For the temptation ever and always before us is to just add a little bit of Jesus here and there, plus a sprinkling of religion, rules and Christian education onto an otherwise self-directed self. Day by day that temptation returns like a boomerang. Its the temptation not to pray, to go about our lives on our own power, in our own wisdom, toward our own ends and desires, and enlist just enough of Jesus for window dressing.

But this is the Gospel of a New Creation we’re talking about, and not just helpful hints from heaven. We, like the artwork on the altar, are made of clay. But unlike the artwork taking shape on the altar, we have the power to put ourselves on the wheel, in the potter’s hands, or not, and the responsibility to place ourselves there anew, day by day. So, every day when we read the Bible and say our prayers, and every time we gather for worship, I hope we are doing more than just asking for heavenly help. We are in effect preaching this gospel of rebirth again to ourselves and each other, reminding ourselves, and re-converting ourselves to the love of God that accepts us as the sin addicts that we are, and yet which would also rebirth us and remake us, and not just tidy us up a bit so that the neighbors won’t object.

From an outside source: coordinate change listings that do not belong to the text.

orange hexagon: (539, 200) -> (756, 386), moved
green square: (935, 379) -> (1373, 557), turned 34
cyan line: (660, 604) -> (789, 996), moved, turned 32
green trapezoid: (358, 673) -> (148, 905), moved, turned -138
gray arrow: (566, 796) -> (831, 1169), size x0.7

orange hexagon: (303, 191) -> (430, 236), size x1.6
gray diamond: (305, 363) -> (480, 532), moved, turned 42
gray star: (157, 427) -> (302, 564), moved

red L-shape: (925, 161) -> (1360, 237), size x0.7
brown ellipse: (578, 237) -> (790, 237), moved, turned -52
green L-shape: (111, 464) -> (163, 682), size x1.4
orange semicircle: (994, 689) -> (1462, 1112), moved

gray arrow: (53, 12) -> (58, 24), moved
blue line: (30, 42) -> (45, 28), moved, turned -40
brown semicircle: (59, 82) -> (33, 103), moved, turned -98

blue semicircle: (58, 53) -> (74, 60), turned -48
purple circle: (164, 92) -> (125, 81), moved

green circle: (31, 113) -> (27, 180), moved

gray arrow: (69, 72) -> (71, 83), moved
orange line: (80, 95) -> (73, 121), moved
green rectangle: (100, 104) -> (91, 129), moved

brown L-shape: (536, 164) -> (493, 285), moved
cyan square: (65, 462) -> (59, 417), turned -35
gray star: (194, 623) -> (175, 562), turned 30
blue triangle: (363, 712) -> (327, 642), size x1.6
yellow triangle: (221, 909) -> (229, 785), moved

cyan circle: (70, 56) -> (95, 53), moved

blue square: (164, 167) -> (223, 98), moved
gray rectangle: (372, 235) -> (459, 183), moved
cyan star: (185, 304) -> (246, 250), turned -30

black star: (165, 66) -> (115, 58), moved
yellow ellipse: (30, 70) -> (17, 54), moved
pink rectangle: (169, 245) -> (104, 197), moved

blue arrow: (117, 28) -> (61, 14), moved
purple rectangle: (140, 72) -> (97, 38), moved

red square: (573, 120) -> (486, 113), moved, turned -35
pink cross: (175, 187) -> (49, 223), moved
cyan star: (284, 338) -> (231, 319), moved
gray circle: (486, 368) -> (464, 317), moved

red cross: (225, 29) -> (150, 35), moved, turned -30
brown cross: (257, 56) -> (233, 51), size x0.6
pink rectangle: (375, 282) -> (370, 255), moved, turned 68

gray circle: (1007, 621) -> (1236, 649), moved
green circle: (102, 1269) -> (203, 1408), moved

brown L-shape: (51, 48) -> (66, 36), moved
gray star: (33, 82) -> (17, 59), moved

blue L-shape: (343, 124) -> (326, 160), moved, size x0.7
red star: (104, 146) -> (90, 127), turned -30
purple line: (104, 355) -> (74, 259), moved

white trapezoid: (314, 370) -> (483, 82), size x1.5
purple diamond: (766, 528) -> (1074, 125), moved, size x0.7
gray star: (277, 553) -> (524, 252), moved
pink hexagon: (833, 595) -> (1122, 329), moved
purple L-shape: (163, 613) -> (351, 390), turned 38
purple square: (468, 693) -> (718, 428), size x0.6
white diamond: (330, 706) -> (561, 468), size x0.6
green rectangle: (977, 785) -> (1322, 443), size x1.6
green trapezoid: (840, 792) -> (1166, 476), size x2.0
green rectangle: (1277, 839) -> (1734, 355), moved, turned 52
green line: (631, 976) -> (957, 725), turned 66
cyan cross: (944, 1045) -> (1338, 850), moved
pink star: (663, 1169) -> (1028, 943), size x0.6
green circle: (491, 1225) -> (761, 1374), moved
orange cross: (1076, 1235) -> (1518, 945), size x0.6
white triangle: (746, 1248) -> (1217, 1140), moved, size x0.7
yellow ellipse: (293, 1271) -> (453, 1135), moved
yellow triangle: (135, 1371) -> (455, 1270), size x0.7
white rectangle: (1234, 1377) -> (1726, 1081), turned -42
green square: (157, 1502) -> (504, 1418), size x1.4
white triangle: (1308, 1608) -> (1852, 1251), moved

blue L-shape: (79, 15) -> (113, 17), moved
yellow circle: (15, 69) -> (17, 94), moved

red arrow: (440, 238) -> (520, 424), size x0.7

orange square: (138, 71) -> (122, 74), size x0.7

Not only is this God’s desire for us, I believe that deep, deep down, under the facades of religion and respectability that we are tempted to share with Nicodemus, rebirth is our common human desire as well. There is a hunger of the human heart to be not so much reformed or touched up around the edges as much as to be renewed, remade, even reborn. Its there in our childhood stories, like Beauty and the Beast. Or in the myths and legends of the world, such as that of the phoenix bird rising from its own ashes.

A friend of mine worked the phone lines at a call-in crisis center for his seminary field work. It being a secular agency with government funding, he was told not to say anything religious or spiritual in nature. Just connect people with the agencies that can address their needs. Which was a good thing to do. But one night someone called in deep distress and asked him, over and over, “I’ve messed up so badly, is there no way I might start my life over? Is there no way to go back, clean the slate and get a total do- over?” My friend would have liked to say, “Yes, I know someone who does just that, and who is doing it with me.” But his tongue was tied by the rules and regulations. Yes, I’ve seen the bumper stickers that say, “Born fine the first time.” But I can’t believe that this caller was alone.

This Lenten season, if we’re still looking for something to give up so as to share something of the journey of Jesus to the cross, chocolate, coffee, desserts and television are the usual sacrifices that make us think about Christ’s sacrifice, and there’s something to be said for stripping down to essentials. But Jesus’ words to Nicodemus, and to us by extension, call for an even greater sacrifice: to offer up our old selves in exchange for new selves, to be reborn, not just reformed. That’s what we ask for, its the good news we preach to our neighbors and ourselves. Its what we open ourselves up to every time we pray and worship. Let’s pray about that a minute, shall we?

You who formed us from the clay have given us power to say Yes or No to your work of remaking, renewing, even re-birthing us, bring Your Spirit to again hover over any darkness and chaos in our lives, to give us the power to place ourselves in your hands, as well as the earnest, eager desire to do so, there to leave ourselves for whatever your work might be, even to cooperate and to embrace what you are making of us. In the name of Him who is the power and the pattern of our rebirth, Amen.”